Eine kleine Unsicher-Box kann helfen. Begrenze sie jedoch und gib dir eine Deadline. Sonst entsteht nur ein neues Zwischenlager.

Schritt 5: Bring aussortierte Dinge aus dem Haus

Du hast drei Taschen aussortiert und stellst sie anschließend sechs Wochen in den Flur?

Dann hast du zwar entschieden – aber das Chaos ist noch nicht wirklich gegangen.

Das sehe ich in Haushalten sehr häufig. Die größte Hürde entsteht manchmal sogar nach dem Ausmisten.

Deshalb braucht auch das Loswerden einen Plan.

Was wird entsorgt, kann möglichst direkt gehen. Für Spenden setzt du dir einen konkreten Termin. Dinge zum Verkaufen bekommen ebenfalls eine Frist.

Wenn du beispielsweise nach zwei Wochen noch keine Fotos gemacht oder Anzeigen erstellt hast, brauchst du einen klaren Loslass-Fahrplan.

Aussortierte Dinge sollten möglichst schnell ihren Weg aus deiner Wohnung finden. Erst dann entsteht der Platz, den du beim Ausmisten eigentlich schaffen wolltest.
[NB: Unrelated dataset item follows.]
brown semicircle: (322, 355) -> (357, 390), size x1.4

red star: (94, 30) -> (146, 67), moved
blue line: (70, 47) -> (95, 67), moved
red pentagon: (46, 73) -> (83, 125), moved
Schau dir gerne meinen GUIDE dazu an. Hier verrate ich dir meine Tricks und du wird die Sachen endlich los!

Mit welchem Raum sollte man beim Ausmisten anfangen?

Es gibt keinen Raum, mit dem jeder anfangen muss. Trotzdem gibt es Bereiche, die sich für den Einstieg besonders gut eignen.

Küche: Starte mit Vorratsdosen

Vorratsdosen sind ein dankbarer Startbereich, weil die Entscheidungen meist wenig emotional sind.

Dose ohne Deckel? Weg.
Deckel ohne passende Dose? Weg.
Kaputt oder stark verfärbt? Weg.

Du siehst meist innerhalb kurzer Zeit einen deutlichen Unterschied.

Flur: Schuhe und Jacken reduzieren

Der Flur beeinflusst deinen Alltag enorm, weil du mehrmals täglich durch ihn gehst.

Starte beispielsweise nur mit Schuhen. Was passt nicht mehr? Was ist kaputt? Was trägt niemand?

Danach kannst du dich beim nächsten Termin um Jacken kümmern.

Wohnzimmer: Eine Spielzeug-Kategorie auswählen

Mit Kindern verteilt sich Spielzeug schnell im gesamten Wohnbereich.

Versuche trotzdem nicht, alles gleichzeitig auszumisten. Beginne zum Beispiel nur mit Puzzles, Büchern, Kuscheltieren oder Fahrzeugen.

Kleine Kategorien machen Entscheidungen auch für Kinder übersichtlicher.

Kleiderschrank: Nicht alles aufs Bett werfen

Wenn du ohnehin überfordert bist, würde ich deinen kompletten Kleiderschrank nicht auf einmal ausräumen.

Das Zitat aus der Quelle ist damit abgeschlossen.